ASSIGNMENT:
Write again exactly the lines in the listing below, starting at the line with "A CHRISTMAS CAROL" and ending at the line with "Budget Breakdown", both included. Pictures are not copied.
(Beginning of RECORD EXTRACTS)
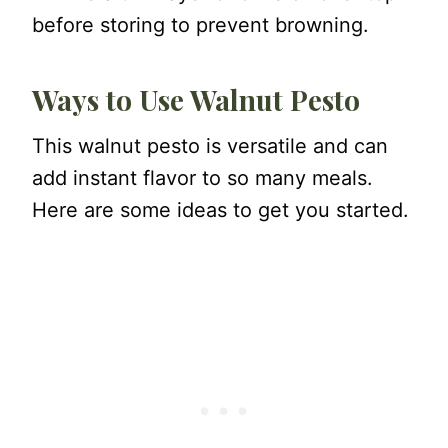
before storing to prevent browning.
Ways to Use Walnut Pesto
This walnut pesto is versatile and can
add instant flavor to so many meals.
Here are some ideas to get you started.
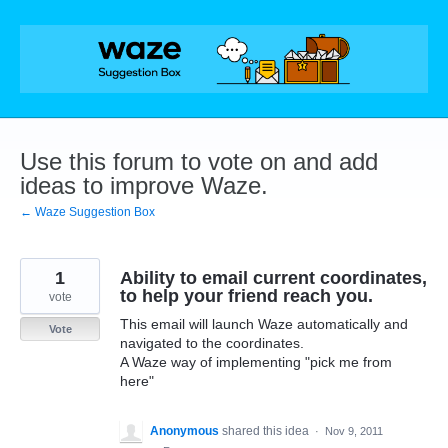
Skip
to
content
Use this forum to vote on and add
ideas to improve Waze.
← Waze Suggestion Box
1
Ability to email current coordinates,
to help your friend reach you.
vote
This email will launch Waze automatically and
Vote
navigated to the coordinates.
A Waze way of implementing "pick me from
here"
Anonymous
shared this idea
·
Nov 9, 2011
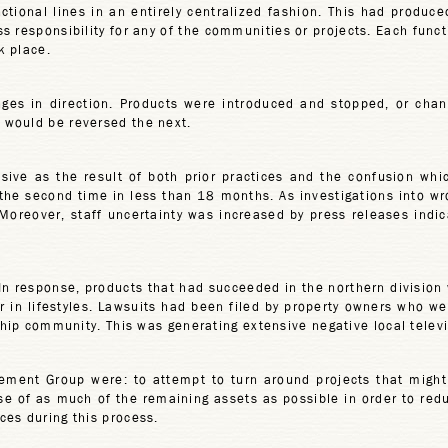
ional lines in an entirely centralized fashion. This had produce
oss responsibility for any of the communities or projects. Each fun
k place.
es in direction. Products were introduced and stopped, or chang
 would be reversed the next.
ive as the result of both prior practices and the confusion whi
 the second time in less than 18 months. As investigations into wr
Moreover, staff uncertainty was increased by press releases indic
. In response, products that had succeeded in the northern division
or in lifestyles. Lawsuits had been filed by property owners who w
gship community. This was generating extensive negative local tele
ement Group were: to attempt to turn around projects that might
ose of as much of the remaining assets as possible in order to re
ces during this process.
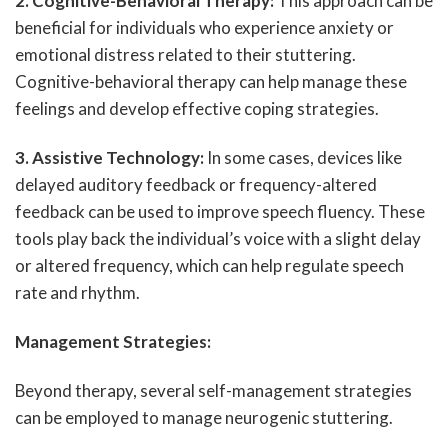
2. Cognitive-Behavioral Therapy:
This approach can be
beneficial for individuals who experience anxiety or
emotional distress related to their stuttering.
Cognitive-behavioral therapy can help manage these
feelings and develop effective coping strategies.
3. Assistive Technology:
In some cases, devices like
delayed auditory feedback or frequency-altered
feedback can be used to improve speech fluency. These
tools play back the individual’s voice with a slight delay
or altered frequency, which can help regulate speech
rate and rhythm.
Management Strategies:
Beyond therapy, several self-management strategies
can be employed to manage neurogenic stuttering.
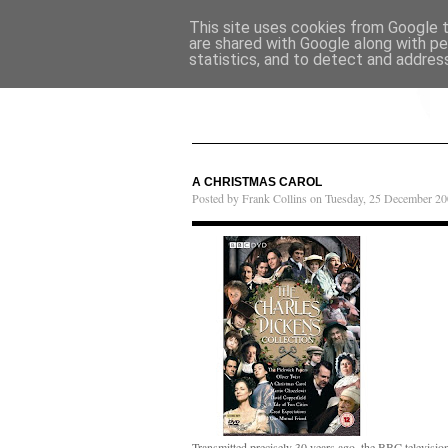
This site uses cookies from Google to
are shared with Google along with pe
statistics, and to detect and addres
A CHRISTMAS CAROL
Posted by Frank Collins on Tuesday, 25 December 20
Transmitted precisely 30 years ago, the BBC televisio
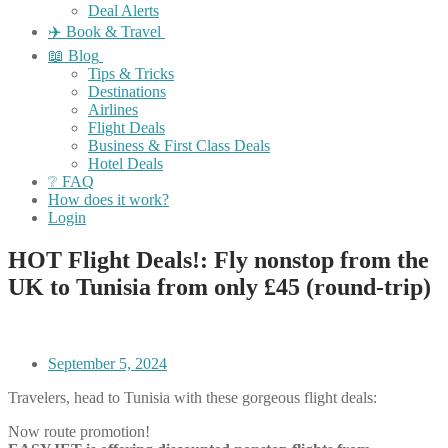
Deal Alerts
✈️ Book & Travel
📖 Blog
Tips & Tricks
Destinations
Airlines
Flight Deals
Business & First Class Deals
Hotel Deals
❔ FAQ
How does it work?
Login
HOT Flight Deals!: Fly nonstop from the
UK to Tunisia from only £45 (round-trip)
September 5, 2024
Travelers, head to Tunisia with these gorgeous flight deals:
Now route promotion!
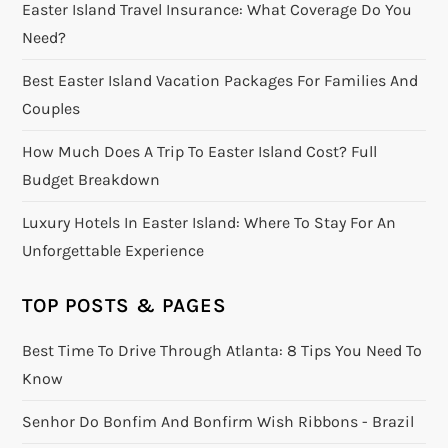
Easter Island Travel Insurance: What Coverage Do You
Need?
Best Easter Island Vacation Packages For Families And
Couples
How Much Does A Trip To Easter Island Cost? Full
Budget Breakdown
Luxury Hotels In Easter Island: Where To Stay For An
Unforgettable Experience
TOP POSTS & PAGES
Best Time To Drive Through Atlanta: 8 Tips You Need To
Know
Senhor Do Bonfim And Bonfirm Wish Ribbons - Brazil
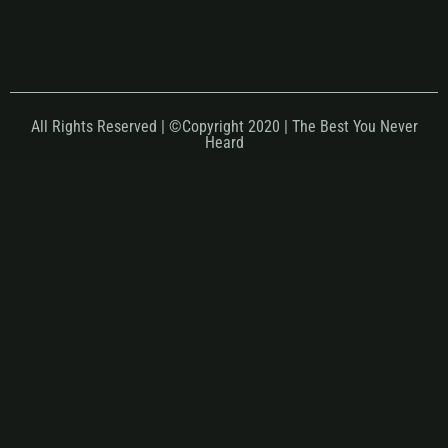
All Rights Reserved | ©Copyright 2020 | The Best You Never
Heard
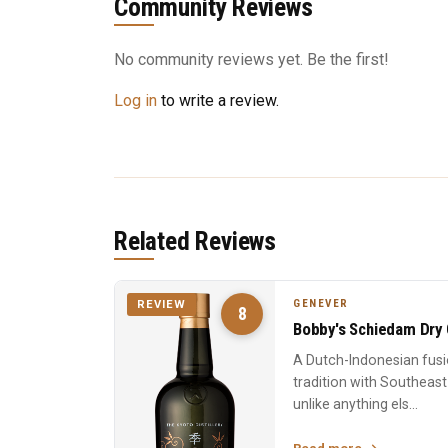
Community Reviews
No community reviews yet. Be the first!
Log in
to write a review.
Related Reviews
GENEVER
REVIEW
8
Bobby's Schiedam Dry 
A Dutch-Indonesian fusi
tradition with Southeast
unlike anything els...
(End of RECORD EXTRACTS)
WRITTEN SOLUTION:
A CHRISTMAS CAROL
Posted by Frank Collins on Tuesday, 25 December 20
Transmitted precisely 30 years ago, the BBC televisio
Deal Alerts
✈️ Book & Travel
📖 Blog
Tips & Tricks
Destinations
Airlines
Flight Deals
Business & First Class Deals
Hotel Deals
❔ FAQ
How does it work?
Login
HOT Flight Deals!: Fly nonstop from the
UK to Tunisia from only £45 (round-trip)
September 5, 2024
Travelers, head to Tunisia with these gorgeous flight deals:
Now route promotion!
Easter Island Travel Insurance: What Coverage Do You
Need?
Best Easter Island Vacation Packages For Families And
Couples
How Much Does A Trip To Easter Island Cost? Full
Budget Breakdown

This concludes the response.